Patients taking METHYLENE BLUE who experience serotonin syndrome should discuss this symptom with their healthcare provider to determine whether it may be related to their medication and what alternatives may be available.
SEROTONIN SYNDROME is moderately reported among METHYLENE BLUE users, representing a notable but not dominant share of adverse events.
In addition to serotonin syndrome, the following adverse reactions have been reported for METHYLENE BLUE:
The following drugs have also been linked to serotonin syndrome in FDA adverse event reports:
SEROTONIN SYNDROME has been reported as an adverse event in 462 FDA reports for METHYLENE BLUE. This does not prove causation, but indicates an association observed in post-market surveillance data.

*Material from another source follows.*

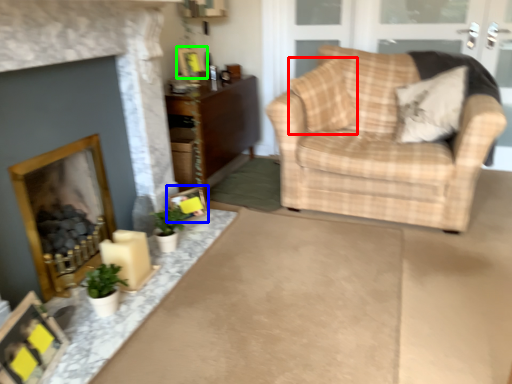 Question: Estimate the real-world distances between objects in this image. Which object is farther from pillow (highlighted by a red box), picture frame (highlighted by a blue box) or picture frame (highlighted by a green box)?

Choices:
 (A) picture frame
 (B) picture frame

Answer: (A)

SEROTONIN SYNDROME accounts for approximately 9.9% of all adverse event reports for METHYLENE BLUE, making it one of the most commonly reported side effect.
If you experience serotonin syndrome while taking METHYLENE BLUE, contact your healthcare provider. They can evaluate whether the symptom is related to your medication and discuss potential adjustments to your treatment plan. Do not stop taking prescribed medication without consulting your doctor.